31. trelane ◴[19 Nov 24 13:17 UTC] No.42183082{3}[source]
It strikes me that, if a decision can be bikeshedded to death, it's not, generally speaking, an important decision.
replies(1): >>42190492 #
32. agentultra ◴[19 Nov 24 16:13 UTC] No.42185061[source]
I definitely sympathize with the thrust of the article. I think the reality is somewhere in the middle: best practices are useful short-cuts and people aren't always idiots for suggesting them. I've worked with folks who insist on Postel's law despite security research in recent years that suggest parsers should be strict to prevent langsec attacks, for example. In those cases I would refute leniency...

Although I also do work in fintech and well... card payment systems are messy. The legal framework covers liability for when actors send bad data but your system still has to parse/process/accept those messages. So you need some leniency.

It does drive me up the wall sometimes when people will hand-wave away details and cite maxims or best-practices... but those are usually situations where the details matter a great deal: security, safety, liveness, etc. People generally have the best intentions in these scenarios and I don't fault them for having different experience/knowledge/wisdom that lead them to different conclusions than I do. They're not idiots for suggesting best practices... it's just a nuisance.

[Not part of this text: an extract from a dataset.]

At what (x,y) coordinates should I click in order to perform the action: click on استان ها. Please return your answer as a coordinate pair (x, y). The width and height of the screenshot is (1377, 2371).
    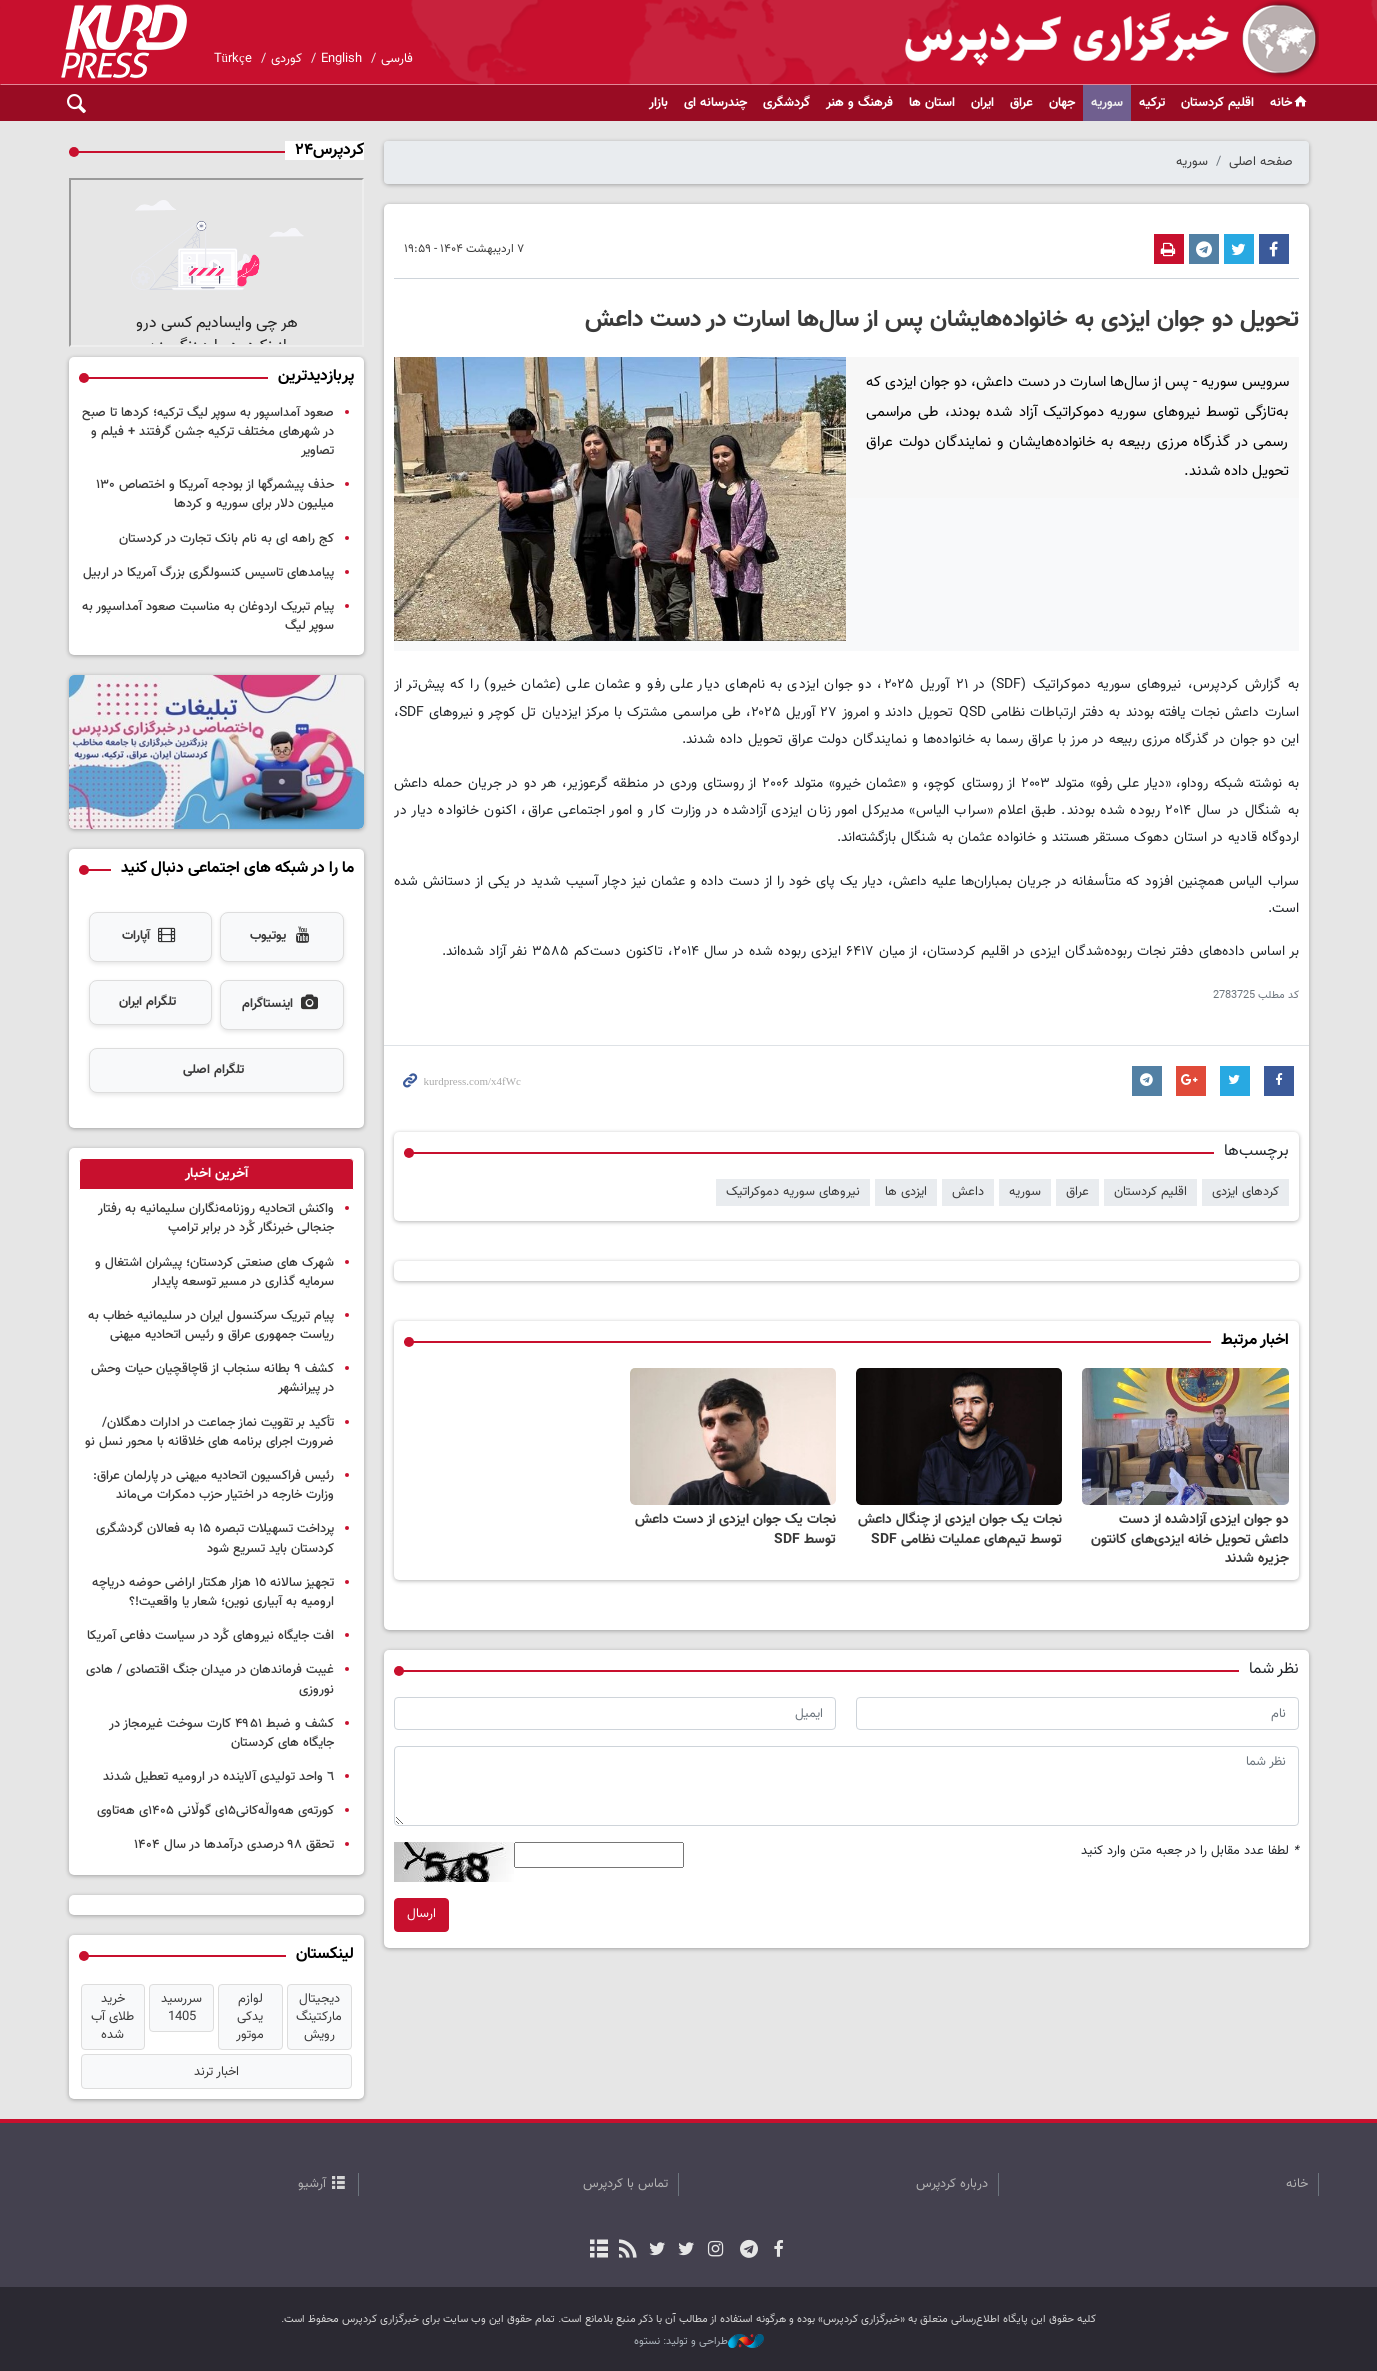
    Looking at the image, I should click on (932, 103).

That's what I mean about the rejection being too strong. It should be considered that best practices are often useful and helpful. We don't have to re-develop our intuitions from first principles on every project. It would be tedious to do so. But a healthy dose of skepticism should be used... especially when it comes to Postel's Law which has some decent research to suggest avoiding it.

33. michael1999 ◴[19 Nov 24 19:44 UTC] No.42187325{3}[source]
Sure. Best practices develop by choosing practices to match your context out of a defined body of knowledge.

But SWEBOK is very clear that "best practices" are context specific - they are radically different forces and solutions in video games as compared to chemical engineering control systems. There's no such thing as a "best practice" absent a context. The footnotes in SWEBOK point off in a million directions saying "go look over there for best practices for YOUR context".

34. lmm ◴[20 Nov 24 03:06 UTC] No.42190492{4}[source]
Well calling something a bikeshed is implicitly claiming that it's not so important. Often the specific choice is not very important, but making a choice rather than not making one is important. And while an effective organisation would not allow important decisionmaking to get derailed, many organisations are ineffective.